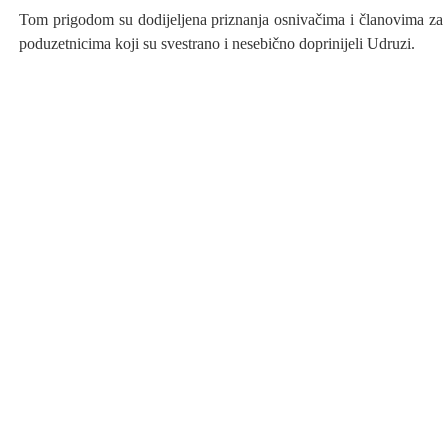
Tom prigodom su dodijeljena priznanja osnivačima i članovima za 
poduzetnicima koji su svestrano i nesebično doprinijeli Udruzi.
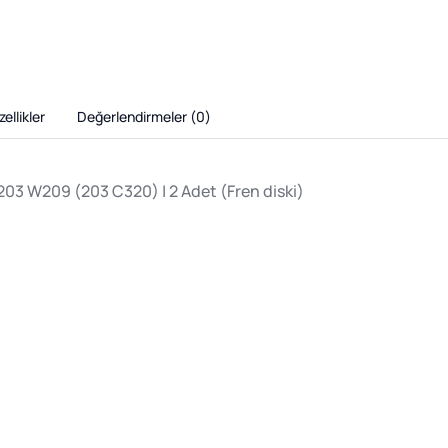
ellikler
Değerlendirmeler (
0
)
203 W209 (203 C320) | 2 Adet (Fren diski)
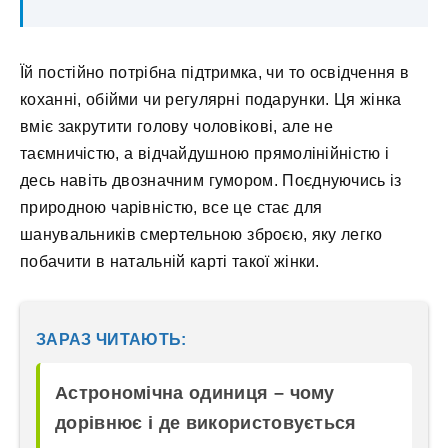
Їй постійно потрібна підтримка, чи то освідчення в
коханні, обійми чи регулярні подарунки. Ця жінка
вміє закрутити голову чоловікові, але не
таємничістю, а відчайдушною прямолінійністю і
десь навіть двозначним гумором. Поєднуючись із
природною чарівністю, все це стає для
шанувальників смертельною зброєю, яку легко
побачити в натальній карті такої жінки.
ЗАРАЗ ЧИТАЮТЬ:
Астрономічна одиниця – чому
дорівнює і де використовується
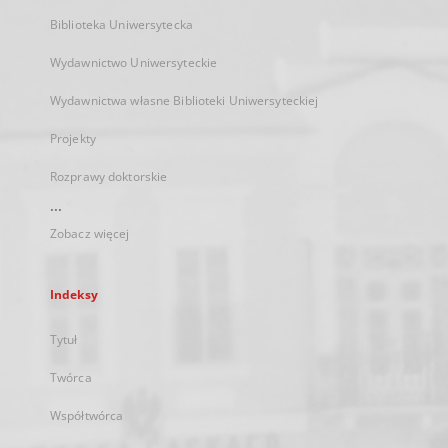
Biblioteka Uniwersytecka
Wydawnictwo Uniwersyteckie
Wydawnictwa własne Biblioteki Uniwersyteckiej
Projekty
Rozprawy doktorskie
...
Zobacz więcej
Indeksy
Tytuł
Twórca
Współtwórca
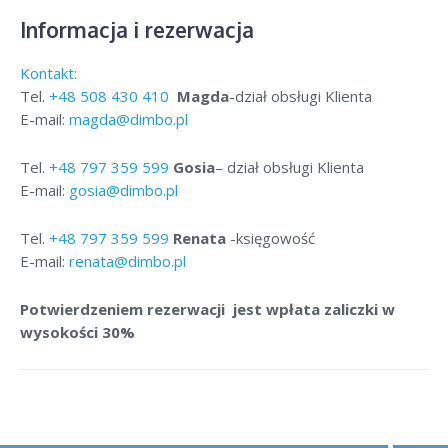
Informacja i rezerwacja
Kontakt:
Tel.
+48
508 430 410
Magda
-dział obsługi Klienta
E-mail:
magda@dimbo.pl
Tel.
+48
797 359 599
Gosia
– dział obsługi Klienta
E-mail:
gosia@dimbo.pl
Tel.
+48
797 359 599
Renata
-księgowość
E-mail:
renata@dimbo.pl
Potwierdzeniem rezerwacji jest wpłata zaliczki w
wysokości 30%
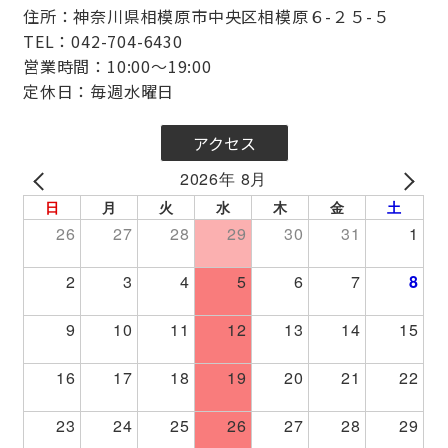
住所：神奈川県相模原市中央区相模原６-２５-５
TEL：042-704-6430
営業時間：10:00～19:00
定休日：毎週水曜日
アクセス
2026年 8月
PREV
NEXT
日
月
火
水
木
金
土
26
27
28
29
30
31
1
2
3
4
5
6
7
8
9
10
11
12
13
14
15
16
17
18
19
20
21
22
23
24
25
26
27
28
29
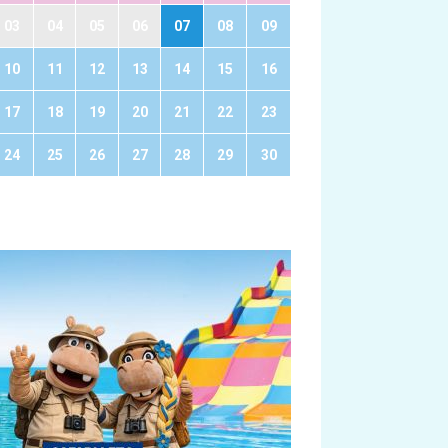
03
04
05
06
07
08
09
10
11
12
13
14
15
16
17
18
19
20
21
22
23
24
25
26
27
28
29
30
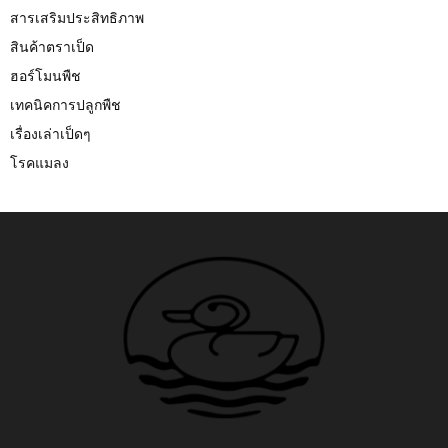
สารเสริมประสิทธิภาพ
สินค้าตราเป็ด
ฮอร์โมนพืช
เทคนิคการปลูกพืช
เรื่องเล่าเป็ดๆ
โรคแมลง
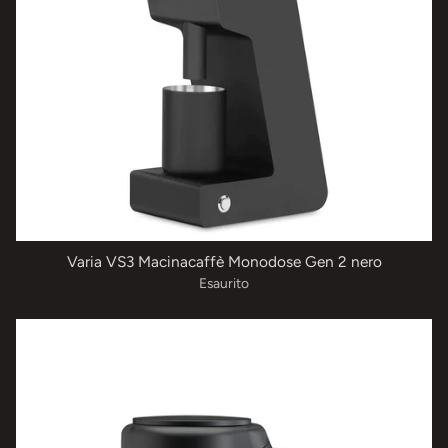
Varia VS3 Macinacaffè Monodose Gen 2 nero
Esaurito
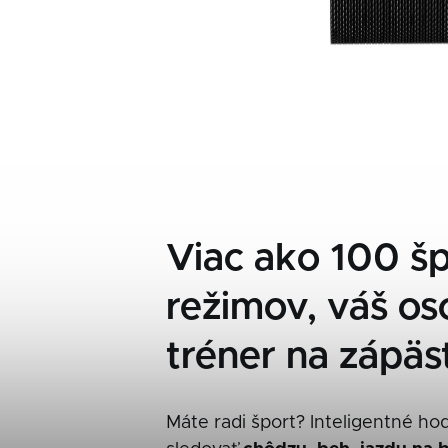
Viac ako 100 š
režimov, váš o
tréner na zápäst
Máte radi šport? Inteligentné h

::::

_Action item:_
Please restate all of the listing above word for word, with no pictures.

_Exercise result:_
Tom prigodom su dodijeljena priznanja osnivačima i članovima za 
poduzetnicima koji su svestrano i nesebično doprinijeli Udruzi.
ellikler
Değerlendirmeler (
0
)
203 W209 (203 C320) | 2 Adet (Fren diski)
Їй постійно потрібна підтримка, чи то освідчення в
коханні, обійми чи регулярні подарунки. Ця жінка
вміє закрутити голову чоловікові, але не
таємничістю, а відчайдушною прямолінійністю і
десь навіть двозначним гумором. Поєднуючись із
природною чарівністю, все це стає для
шанувальників смертельною зброєю, яку легко
побачити в натальній карті такої жінки.
ЗАРАЗ ЧИТАЮТЬ:
Астрономічна одиниця – чому
дорівнює і де використовується
Biblioteka Uniwersytecka
Wydawnictwo Uniwersyteckie
Wydawnictwa własne Biblioteki Uniwersyteckiej
Projekty
Rozprawy doktorskie
...
Zobacz więcej
Indeksy
Tytuł
Twórca
Współtwórca
Informacja i rezerwacja
Kontakt:
Tel.
+48
508 430 410
Magda
-dział obsługi Klienta
E-mail:
magda@dimbo.pl
Tel.
+48
797 359 599
Gosia
– dział obsługi Klienta
E-mail:
gosia@dimbo.pl
Tel.
+48
797 359 599
Renata
-księgowość
E-mail:
renata@dimbo.pl
Potwierdzeniem rezerwacji jest wpłata zaliczki w
wysokości 30%
住所：神奈川県相模原市中央区相模原６-２５-５
TEL：042-704-6430
営業時間：10:00～19:00
定休日：毎週水曜日
アクセス
2026年 8月
PREV
NEXT
日
月
火
水
木
金
土
26
27
28
29
30
31
1
2
3
4
5
6
7
8
9
10
11
12
13
14
15
16
17
18
19
20
21
22
23
24
25
26
27
28
29
03
04
05
06
07
08
09
10
11
12
13
14
15
16
17
18
19
20
21
22
23
24
25
26
27
28
29
30
สารเสริมประสิทธิภาพ
สินค้าตราเป็ด
ฮอร์โมนพืช
เทคนิคการปลูกพืช
เรื่องเล่าเป็ดๆ
โรคแมลง
Varia VS3 Macinacaffè Monodose Gen 2 nero
Esaurito
Viac ako 100 š
režimov, váš o
tréner na zápäst
Máte radi šport? Inteligentné h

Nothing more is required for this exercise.